I went to Earlham College, and my major was United States history. Earlham was awesome. I think at the time I was there, I felt like, “This is probably the most truly living Quaker place I’ve ever been.” It felt like a place that was really trying to live into those values, as ugly and messy as it sometimes could be. I felt like most of the professors were deeply interested in leading us along an alternate path that was deeper and more connected with human hearts than my classmates at high school experienced. I felt it while I was there. It was a great place.

I went to the University of Pennsylvania and did graduate studies in Educational Leadership about 15 years after I graduated from Earlham.

For more of Drew’s story, click here

Doug Bennett, Earlham College (Emeritus):

I went to Haverford, where I majored in Political Science.

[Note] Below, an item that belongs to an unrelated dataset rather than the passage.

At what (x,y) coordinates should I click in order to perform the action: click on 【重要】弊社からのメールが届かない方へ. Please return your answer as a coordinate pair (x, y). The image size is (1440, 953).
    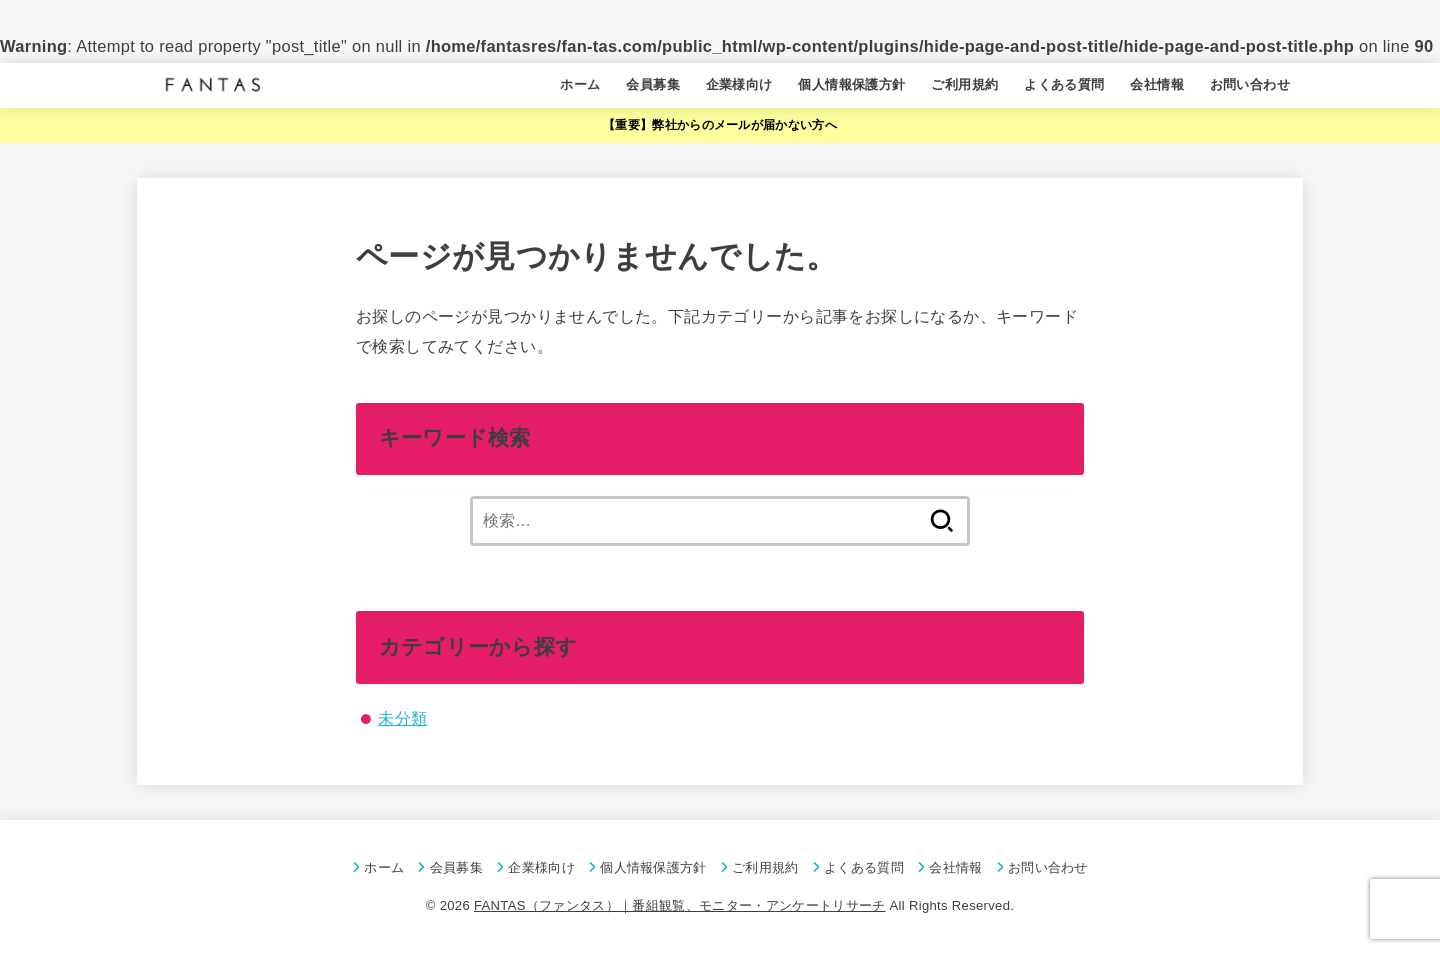     Looking at the image, I should click on (720, 125).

A Ph.D. in Political Science from Yale with a dissertation that was a deep mistake. I got drawn down a Alice in Wonderland rabbit hole of wandering. There are explanations in the social sciences that look at why human beings do what they do, and there are explanations that give reasons for why people do what they do. Those two are not easily bridged. Social scientists don’t like to talk about that, but it’s a profound problem. All this time I was aware that I was off on a pointed headed intellectual problem and not addressing issues of war or race or inequality that I was also interested in pursuing. As I left graduate school, I had a predicament of casting myself differently than my dissertation made me look, if I was going to stay in a college professor, to get tenure publishing things that were publishable in ways that are recognizable in my field.

For more of Doug’s story, click here

Colin Saxton, Friends United Meeting:

I did return. I went back to school, almost right away, and did an undergraduate degree in psychology at Portland State University. Later on in life, I went back and got a master’s degree at Eastern Mennonite Seminary in theology and church history. Later on, I went back and got a doctoral degree from George Fox University in spiritual formation and leadership.